Video appears to show missile hitting Iran naval base near school where 175 died

A newly surfaced video is adding urgent new evidence to the investigation into one of the deadliest civilian casualty incidents in the current Iran conflict. The footage appears to show a cruise missile striking a building inside an Islamic Revolutionary Guard Corps naval base in Minab, southern Iran, near an elementary school that Iranian officials say was destroyed in the same strike wave, killing more than 175 people, most of them young girls.

The story belongs in the World category because it centers on an international military incident, disputed responsibility for a deadly strike, and the wider geopolitical fallout involving Iran, the United States and Israel.

What the new video shows

The video, posted by Iran’s semi-official Mehr News and analyzed by independent researchers, appears to capture a missile moments before it slams into a structure inside the naval compound. The footage was also reviewed by major international outlets including The New York Times, which reported that it verified the video, and by analysts cited in CNN and ABC News.

Weapons experts quoted by those outlets said the missile’s shape resembles a Tomahawk Land Attack Missile, or TLAM, a long-range cruise missile used by the U.S. Navy. Analysts pointed to the missile’s cruciform design, wing placement and tail section as key indicators. Still, identification from video alone remains short of definitive proof, especially because investigators have not publicly recovered munition fragments from the school site.

Why Minab matters

Minab sits near the strategically vital Strait of Hormuz, one of the world’s most sensitive maritime chokepoints. The strike’s location — beside a Revolutionary Guard naval installation and near a school — has intensified scrutiny over whether the school was directly targeted, accidentally hit, or damaged by blast effects from a nearby military objective.

Satellite imagery reviewed by The New York Times showed multiple precision impact points across the base, including direct hits on several IRGC buildings. One structure in the school complex also suffered severe damage. Analysts told the paper the patterns were consistent with deliberate precision strikes, though that still does not conclusively determine which strike caused the school deaths.

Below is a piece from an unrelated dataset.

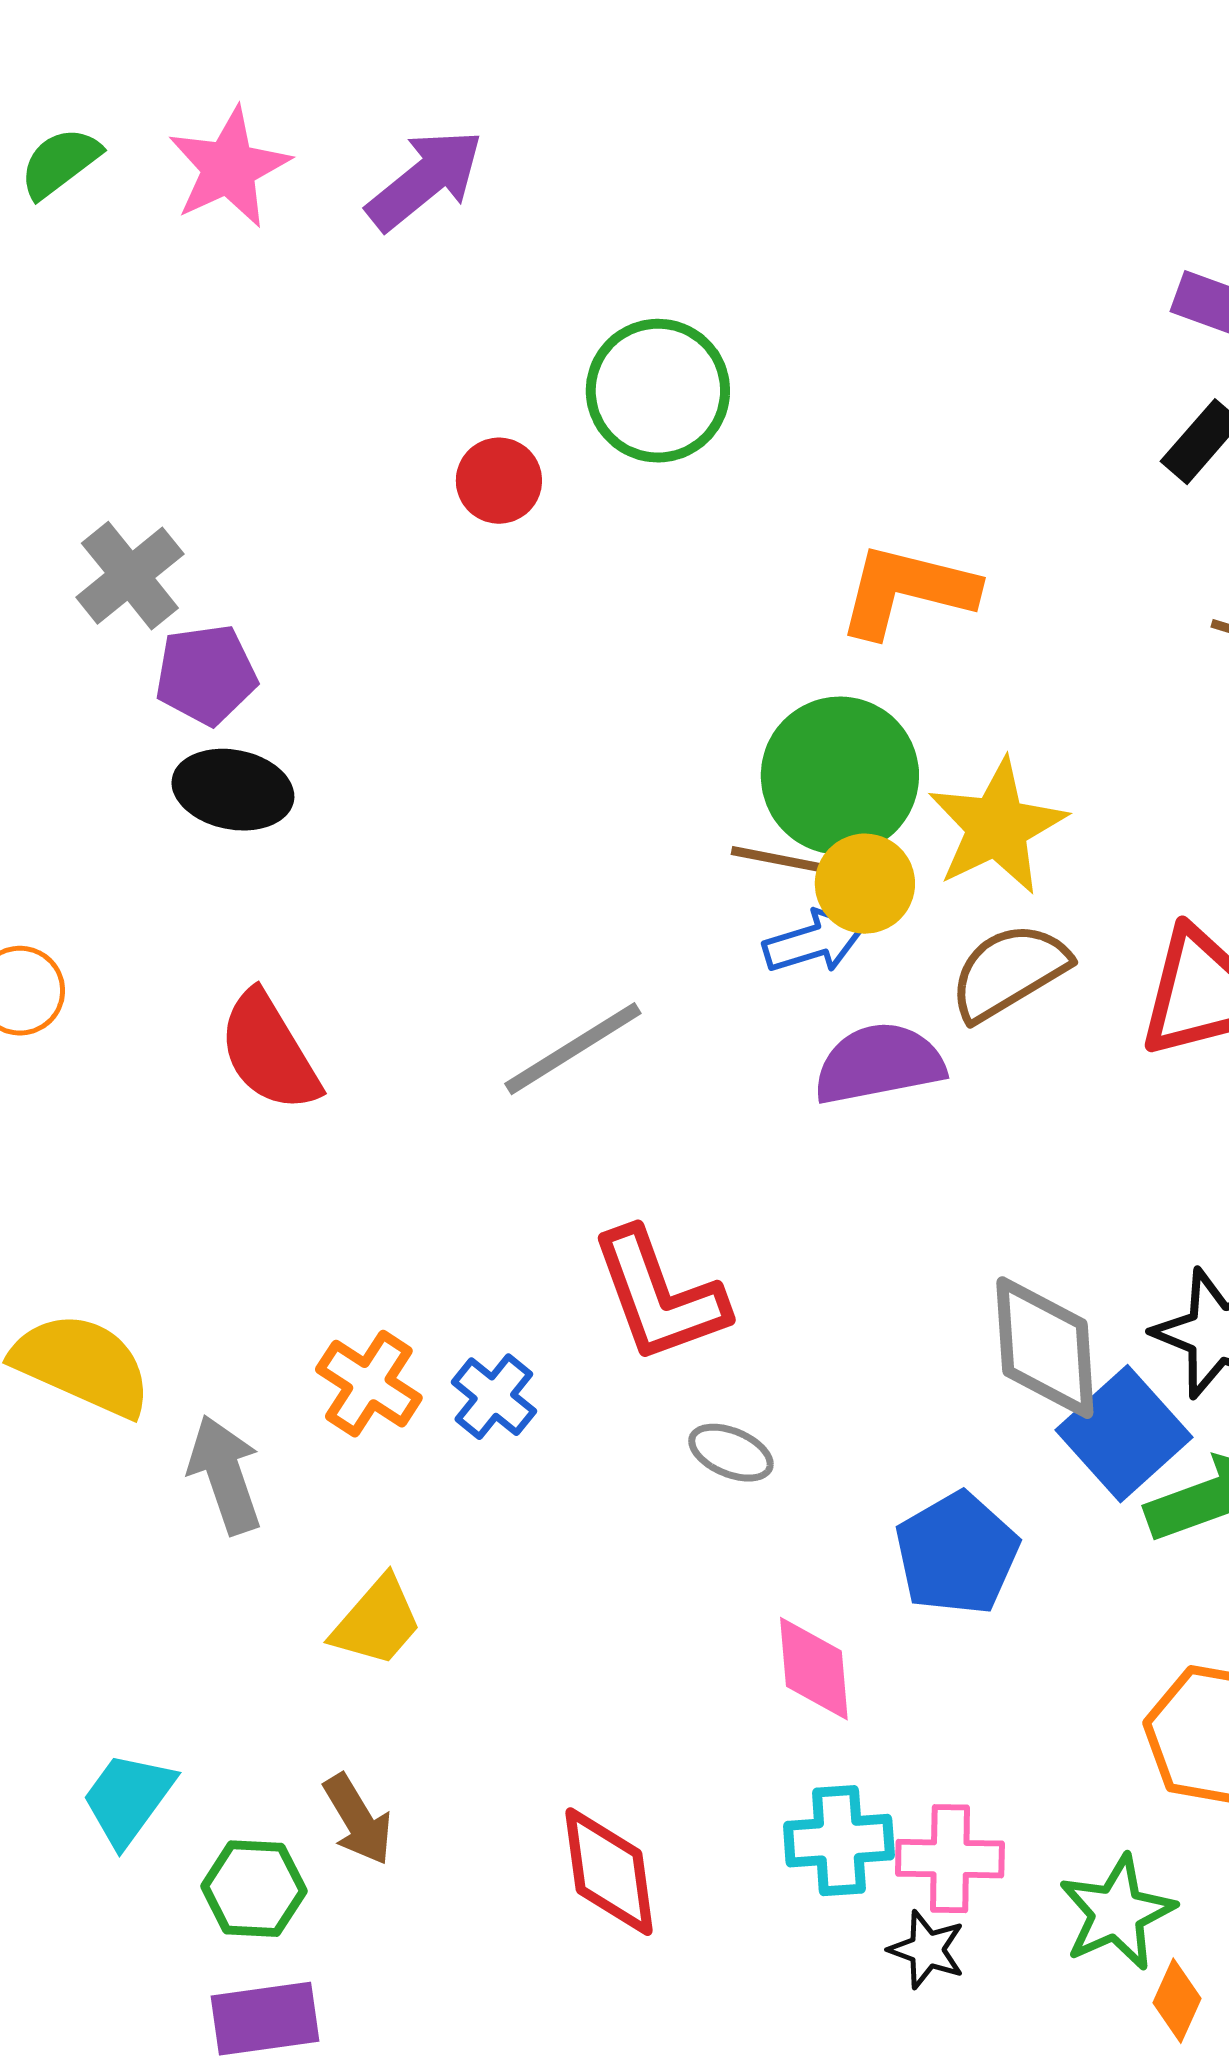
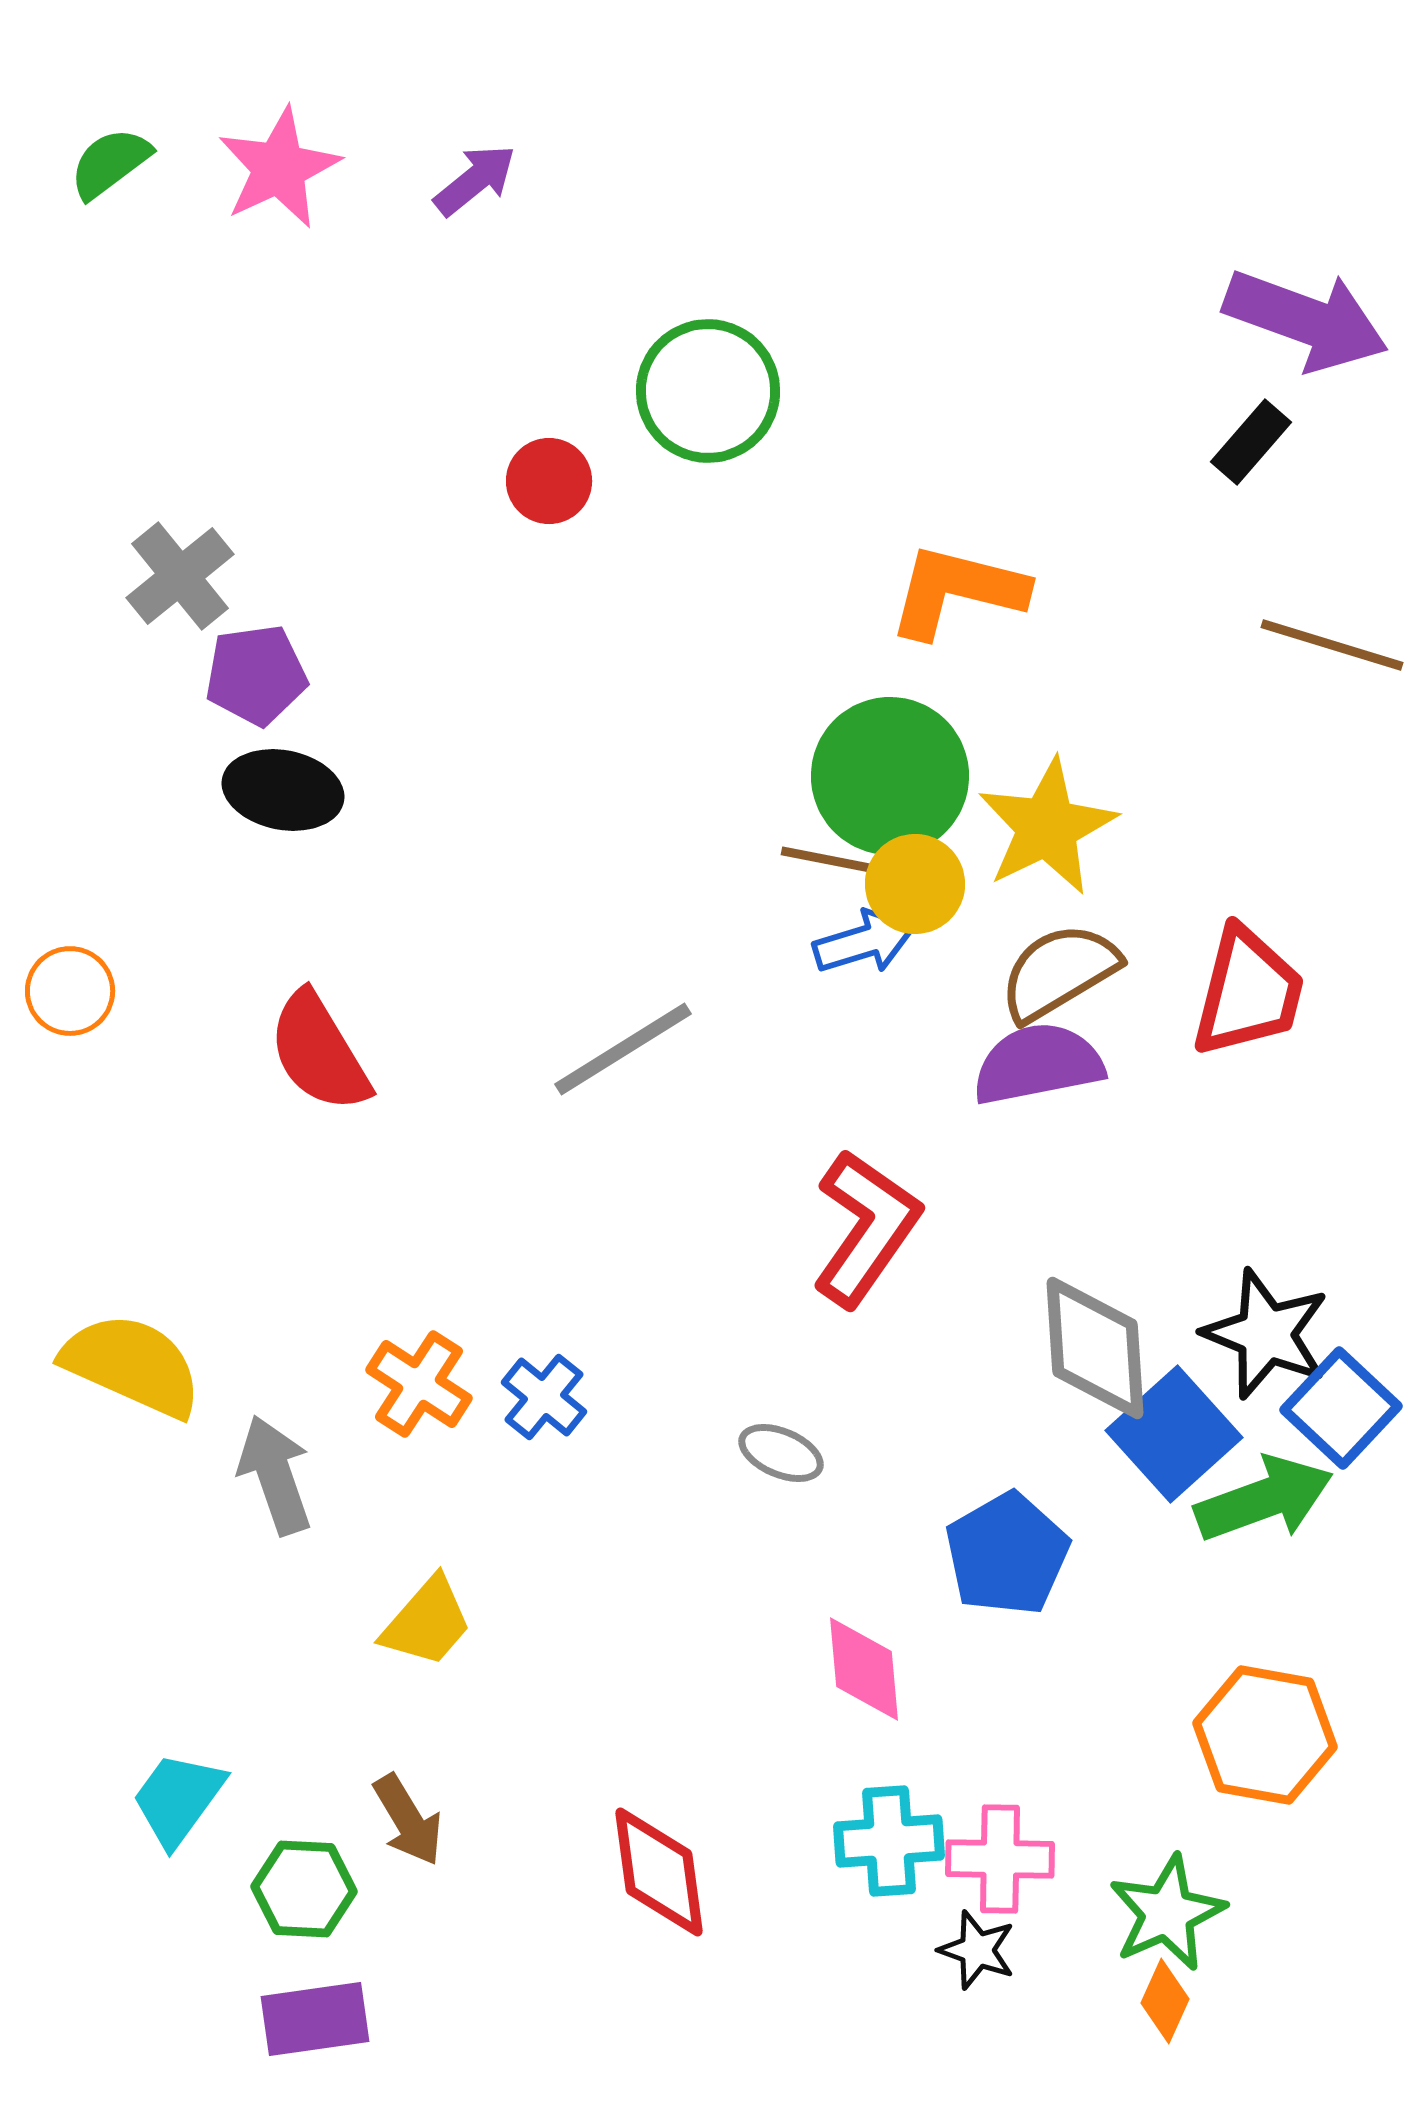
purple arrow: (425, 180) -> (475, 180), size x0.7
purple semicircle: (879, 1064) -> (1038, 1064), moved
red L-shape: (659, 1296) -> (866, 1228), moved, turned -125
orange diamond: (1177, 2001) -> (1165, 2001), moved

Competing claims from Washington and Tehran

Responsibility for the strike remains heavily disputed. U.S. officials have not confirmed whether American forces carried it out. U.S. Central Command has declined to comment while the matter is under investigation.

President Donald Trump told reporters that, in his view, Iran itself was responsible, while Defense Secretary Pete Hegseth said the Pentagon was still reviewing the incident. Iranian officials, by contrast, have blamed the United States for the attack.

That uncertainty matters beyond the battlefield. If the weapon was in fact a Tomahawk, attention will remain fixed on U.S. naval operations and on whether Washington is withholding operational details. At the same time, analysts caution that public narratives in wartime are often shaped by incomplete evidence, selective releases and propaganda from all sides.

Broader global context

The Minab case lands amid broader international concern over civilian harm in modern conflicts and the difficulty of verifying fast-moving wartime claims. Recent reporting from Reuters World, The Associated Press and BBC News has underscored how satellite imagery, open-source intelligence and independently verified video are increasingly central to documenting military incidents when journalists cannot safely access the scene.

The use of geolocation, weapons identification and cross-platform verification by outlets and research groups such as Bellingcat reflects a larger shift in international reporting: visual evidence is often available immediately, but certainty arrives much more slowly.

What comes next

Without on-the-ground access, forensic recovery of weapon debris, or a formal public investigation accepted by multiple sides, the full truth about what happened in Minab may remain contested. But the newly surfaced footage has sharpened the key questions: what weapon was used, who launched it, and how a strike on a military compound coincided with catastrophic deaths at a nearby school.

For now, the video does not close the case. It raises the stakes. And in a conflict already defined by escalation, denials and mounting civilian casualties, Minab is becoming a test of whether international scrutiny can still produce accountability.